BenchmarkStorage#

class openstef_beam.benchmarking.BenchmarkStorage[source]#

Bases: ABC

Abstract base class for storing and retrieving benchmark results.

Provides a unified interface for persisting all benchmark artifacts across different storage backends. The primary responsibility is ensuring consistent storage and retrieval of data, maintaining the temporal versioning semantics of forecasts.

Storage responsibilities: - Backtest outputs: Time series predictions with temporal versioning (forecasts

made at different times for the same target period, becoming more accurate closer to the actual time)

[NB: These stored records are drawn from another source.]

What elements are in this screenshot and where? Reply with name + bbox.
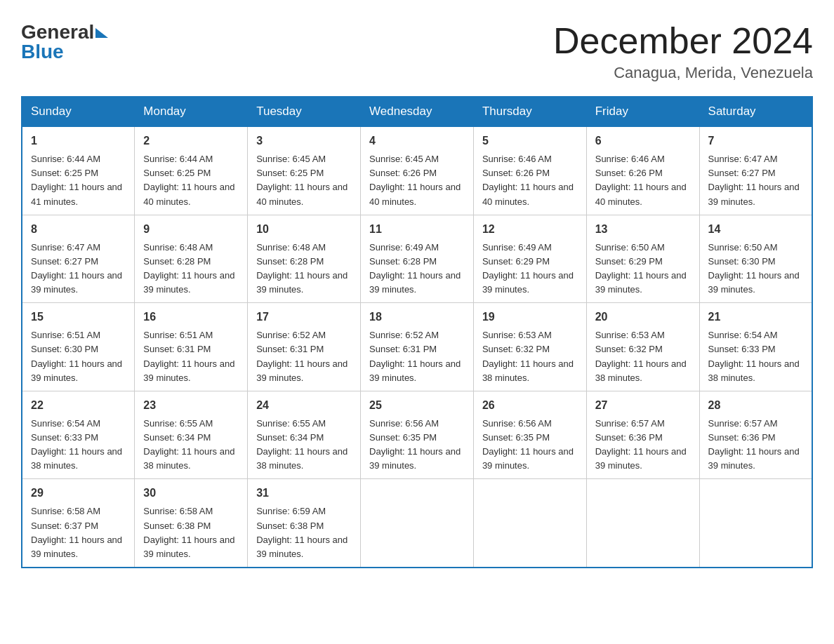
calendar-cell: 2Sunrise: 6:44 AMSunset: 6:25 PMDaylight… (135, 126, 248, 215)
calendar-cell: 17Sunrise: 6:52 AMSunset: 6:31 PMDayligh… (248, 303, 361, 391)
calendar-cell: 4Sunrise: 6:45 AMSunset: 6:26 PMDaylight… (361, 126, 474, 215)
day-number: 19 (482, 309, 578, 326)
calendar-cell: 29Sunrise: 6:58 AMSunset: 6:37 PMDayligh… (22, 479, 135, 568)
calendar-title: December 2024 (553, 21, 813, 61)
day-number: 11 (369, 221, 465, 238)
calendar-cell: 22Sunrise: 6:54 AMSunset: 6:33 PMDayligh… (22, 391, 135, 479)
week-row-5: 29Sunrise: 6:58 AMSunset: 6:37 PMDayligh… (22, 479, 812, 568)
column-header-friday: Friday (586, 97, 699, 126)
column-header-saturday: Saturday (699, 97, 812, 126)
day-info: Sunrise: 6:59 AMSunset: 6:38 PMDaylight:… (256, 504, 352, 561)
calendar-cell: 18Sunrise: 6:52 AMSunset: 6:31 PMDayligh… (361, 303, 474, 391)
calendar-cell: 20Sunrise: 6:53 AMSunset: 6:32 PMDayligh… (586, 303, 699, 391)
day-info: Sunrise: 6:56 AMSunset: 6:35 PMDaylight:… (369, 417, 465, 474)
calendar-cell: 30Sunrise: 6:58 AMSunset: 6:38 PMDayligh… (135, 479, 248, 568)
calendar-cell: 11Sunrise: 6:49 AMSunset: 6:28 PMDayligh… (361, 215, 474, 303)
calendar-cell: 12Sunrise: 6:49 AMSunset: 6:29 PMDayligh… (473, 215, 586, 303)
day-info: Sunrise: 6:45 AMSunset: 6:25 PMDaylight:… (256, 152, 352, 209)
day-info: Sunrise: 6:51 AMSunset: 6:30 PMDaylight:… (31, 328, 126, 385)
day-number: 15 (31, 309, 126, 326)
calendar-cell: 15Sunrise: 6:51 AMSunset: 6:30 PMDayligh… (22, 303, 135, 391)
week-row-2: 8Sunrise: 6:47 AMSunset: 6:27 PMDaylight… (22, 215, 812, 303)
day-number: 4 (369, 133, 465, 149)
day-number: 30 (143, 485, 239, 502)
week-row-4: 22Sunrise: 6:54 AMSunset: 6:33 PMDayligh… (22, 391, 812, 479)
header-row: SundayMondayTuesdayWednesdayThursdayFrid… (22, 97, 812, 126)
day-info: Sunrise: 6:46 AMSunset: 6:26 PMDaylight:… (595, 152, 691, 209)
calendar-table: SundayMondayTuesdayWednesdayThursdayFrid… (21, 96, 813, 568)
calendar-cell: 10Sunrise: 6:48 AMSunset: 6:28 PMDayligh… (248, 215, 361, 303)
day-number: 20 (595, 309, 691, 326)
day-info: Sunrise: 6:44 AMSunset: 6:25 PMDaylight:… (143, 152, 239, 209)
day-info: Sunrise: 6:47 AMSunset: 6:27 PMDaylight:… (31, 241, 126, 297)
calendar-cell (473, 479, 586, 568)
day-number: 1 (31, 133, 126, 149)
calendar-cell: 23Sunrise: 6:55 AMSunset: 6:34 PMDayligh… (135, 391, 248, 479)
day-number: 10 (256, 221, 352, 238)
day-info: Sunrise: 6:56 AMSunset: 6:35 PMDaylight:… (482, 417, 578, 474)
week-row-3: 15Sunrise: 6:51 AMSunset: 6:30 PMDayligh… (22, 303, 812, 391)
day-number: 23 (143, 397, 239, 414)
day-info: Sunrise: 6:44 AMSunset: 6:25 PMDaylight:… (31, 152, 126, 209)
day-info: Sunrise: 6:46 AMSunset: 6:26 PMDaylight:… (482, 152, 578, 209)
calendar-cell: 28Sunrise: 6:57 AMSunset: 6:36 PMDayligh… (699, 391, 812, 479)
calendar-cell (586, 479, 699, 568)
day-number: 16 (143, 309, 239, 326)
day-number: 6 (595, 133, 691, 149)
day-info: Sunrise: 6:54 AMSunset: 6:33 PMDaylight:… (31, 417, 126, 474)
day-number: 2 (143, 133, 239, 149)
day-info: Sunrise: 6:50 AMSunset: 6:29 PMDaylight:… (595, 241, 691, 297)
day-info: Sunrise: 6:55 AMSunset: 6:34 PMDaylight:… (143, 417, 239, 474)
page-header: General Blue December 2024 Canagua, Meri… (14, 14, 820, 82)
day-number: 22 (31, 397, 126, 414)
day-info: Sunrise: 6:58 AMSunset: 6:37 PMDaylight:… (31, 504, 126, 561)
logo: General Blue (21, 21, 108, 63)
day-number: 28 (708, 397, 803, 414)
title-section: December 2024 Canagua, Merida, Venezuela (553, 21, 813, 82)
calendar-cell: 19Sunrise: 6:53 AMSunset: 6:32 PMDayligh… (473, 303, 586, 391)
day-info: Sunrise: 6:49 AMSunset: 6:28 PMDaylight:… (369, 241, 465, 297)
day-info: Sunrise: 6:54 AMSunset: 6:33 PMDaylight:… (708, 328, 803, 385)
day-info: Sunrise: 6:52 AMSunset: 6:31 PMDaylight:… (369, 328, 465, 385)
day-number: 27 (595, 397, 691, 414)
day-info: Sunrise: 6:53 AMSunset: 6:32 PMDaylight:… (482, 328, 578, 385)
column-header-thursday: Thursday (473, 97, 586, 126)
day-number: 7 (708, 133, 803, 149)
calendar-cell: 21Sunrise: 6:54 AMSunset: 6:33 PMDayligh… (699, 303, 812, 391)
day-number: 8 (31, 221, 126, 238)
calendar-cell (361, 479, 474, 568)
day-info: Sunrise: 6:48 AMSunset: 6:28 PMDaylight:… (143, 241, 239, 297)
day-info: Sunrise: 6:57 AMSunset: 6:36 PMDaylight:… (595, 417, 691, 474)
calendar-cell: 27Sunrise: 6:57 AMSunset: 6:36 PMDayligh… (586, 391, 699, 479)
day-number: 9 (143, 221, 239, 238)
day-info: Sunrise: 6:58 AMSunset: 6:38 PMDaylight:… (143, 504, 239, 561)
day-number: 12 (482, 221, 578, 238)
day-number: 29 (31, 485, 126, 502)
day-info: Sunrise: 6:53 AMSunset: 6:32 PMDaylight:… (595, 328, 691, 385)
day-info: Sunrise: 6:49 AMSunset: 6:29 PMDaylight:… (482, 241, 578, 297)
day-number: 24 (256, 397, 352, 414)
day-number: 31 (256, 485, 352, 502)
calendar-cell: 26Sunrise: 6:56 AMSunset: 6:35 PMDayligh… (473, 391, 586, 479)
calendar-cell: 5Sunrise: 6:46 AMSunset: 6:26 PMDaylight… (473, 126, 586, 215)
calendar-cell: 31Sunrise: 6:59 AMSunset: 6:38 PMDayligh… (248, 479, 361, 568)
day-number: 14 (708, 221, 803, 238)
day-number: 18 (369, 309, 465, 326)
day-info: Sunrise: 6:55 AMSunset: 6:34 PMDaylight:… (256, 417, 352, 474)
day-number: 21 (708, 309, 803, 326)
calendar-cell: 3Sunrise: 6:45 AMSunset: 6:25 PMDaylight… (248, 126, 361, 215)
calendar-cell (699, 479, 812, 568)
column-header-wednesday: Wednesday (361, 97, 474, 126)
day-info: Sunrise: 6:52 AMSunset: 6:31 PMDaylight:… (256, 328, 352, 385)
calendar-cell: 13Sunrise: 6:50 AMSunset: 6:29 PMDayligh… (586, 215, 699, 303)
day-info: Sunrise: 6:47 AMSunset: 6:27 PMDaylight:… (708, 152, 803, 209)
column-header-monday: Monday (135, 97, 248, 126)
column-header-sunday: Sunday (22, 97, 135, 126)
calendar-cell: 8Sunrise: 6:47 AMSunset: 6:27 PMDaylight… (22, 215, 135, 303)
day-info: Sunrise: 6:45 AMSunset: 6:26 PMDaylight:… (369, 152, 465, 209)
column-header-tuesday: Tuesday (248, 97, 361, 126)
calendar-cell: 24Sunrise: 6:55 AMSunset: 6:34 PMDayligh… (248, 391, 361, 479)
day-number: 17 (256, 309, 352, 326)
calendar-cell: 25Sunrise: 6:56 AMSunset: 6:35 PMDayligh… (361, 391, 474, 479)
day-info: Sunrise: 6:50 AMSunset: 6:30 PMDaylight:… (708, 241, 803, 297)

Evaluation reports: Performance metrics and analysis results
Analysis outputs: Visualizations and comparative analysis artifacts

Implementation requirements: - Consistent data storage and retrieval patterns - Preserve temporal versioning information in the stored data - Handle data organization schemes appropriate for the storage backend - Provide reliable error handling for missing or corrupted data

Example

Using storage in a benchmark pipeline:

>>> from openstef_beam.benchmarking.storage import LocalBenchmarkStorage
>>> from openstef_beam.benchmarking.storage.local_storage import LocalBenchmarkStorage
>>> from pathlib import Path
>>>
>>> # Configure storage backend (testable)
>>> storage = LocalBenchmarkStorage(
...     base_path=Path("./benchmark_results")
... )
>>>
>>> # Test storage creation
>>> isinstance(storage, LocalBenchmarkStorage)
True
>>> storage.base_path.name
'benchmark_results'

Integration with benchmark pipeline: # doctest: +SKIP

>>> from openstef_beam.benchmarking import BenchmarkPipeline
>>>
>>> # Use in complete benchmark setup
>>> pipeline = BenchmarkPipeline(
...     backtest_config=...,
...     evaluation_config=...,
...     analysis_config=...,
...     target_provider=...,
...     storage=storage  # Handles all result persistence
... )
>>>
>>> # Storage automatically manages:
>>> # - Backtest outputs (predictions with temporal versioning)
>>> # - Evaluation reports (metrics across time windows)
>>> # - Analysis visualizations (charts and summary tables)
>>> # pipeline.run(forecaster_factory=my_factory)

Custom storage implementation:

>>> class DatabaseStorage(BenchmarkStorage):
...     def __init__(self, db_connection):
...         self.db = db_connection
...
...     def save_backtest_output(self, target, output):
...         # Store forecast data preserving temporal versioning
...         self.db.save_predictions(
...             target_id=target.name,
...             predictions=output,  # Contains timestamp + available_at columns
...             metadata=target.metadata
...         )
...
...     def load_backtest_output(self, target):
...         # Retrieve data maintaining temporal versioning structure
...         return self.db.load_predictions(target_id=target.name)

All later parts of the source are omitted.